Huge swathes of farmland in England belong to just 2,500 owners, it has been revealed.
Despite suggestions that 70,000 farms could be affected by Rachel Reeves’ inheritance tax on farms, new data suggests the burden will largely rest on the shoulders of the biggest landowners.
There are more than 100,000 farm holdings in England, covering 22 million acres in total.
But the Defra data show just 2,568 very large farms own or manage 5.6 million acres – or 26 per cent of all the farmland in England.
Previous research by Mr Shrubsole for his book Who Owns England? found some of the wealthiest people in the country are among them.

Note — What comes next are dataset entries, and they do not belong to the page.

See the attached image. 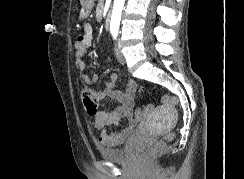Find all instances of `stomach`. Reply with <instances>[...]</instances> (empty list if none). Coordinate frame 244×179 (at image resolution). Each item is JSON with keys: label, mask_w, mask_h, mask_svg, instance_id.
<instances>
[{"label": "stomach", "mask_w": 244, "mask_h": 179, "mask_svg": "<svg viewBox=\"0 0 244 179\" xmlns=\"http://www.w3.org/2000/svg\"><path fill=\"white\" fill-rule=\"evenodd\" d=\"M81 4L80 18H88L92 10V0H81Z\"/></svg>", "instance_id": "1"}]
</instances>
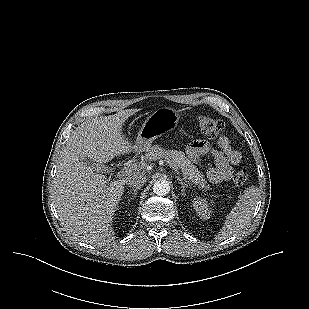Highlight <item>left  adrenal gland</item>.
I'll return each mask as SVG.
<instances>
[{"label": "left adrenal gland", "instance_id": "1", "mask_svg": "<svg viewBox=\"0 0 309 309\" xmlns=\"http://www.w3.org/2000/svg\"><path fill=\"white\" fill-rule=\"evenodd\" d=\"M178 183L181 185V192L184 195L185 193V188H188V184L183 181L179 176L177 177Z\"/></svg>", "mask_w": 309, "mask_h": 309}]
</instances>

They include the Duke of Buccleuch and Queensberry, who controls more than 270,000 acres across Scotland and England, and the 12th Duke of Northumberland, Ralph Percy, who owns 132,000 acres in the North East of England.
One farm owner opposing the Chancellor’s inheritance tax plans is billionaire Sir James Dyson. The vacuum entrepreneur, 77, owns 35,000 acres in Lincolnshire, Oxfordshire, Gloucestershire and Somerset through Dyson Farming.
Guy Shrubsole, author of Who Owns England? and The Lie of the Land, said: “The statistic that a quarter of the farmland in England belongs to just 2,500 farms is staggering. I’ve known for a long time that land ownership in England is very unequal. In my book Who Owns England? I concluded that 1 per cent of the population owns half of England.
“I was wrong. These latest figures suggest it’s far, far less than that.
“Most of us want to believe that the countryside belongs to small-scale farmers – like my grandparents, who farmed in Cornwall.
“But most of this country is owned by people like the Duke of Westminster.”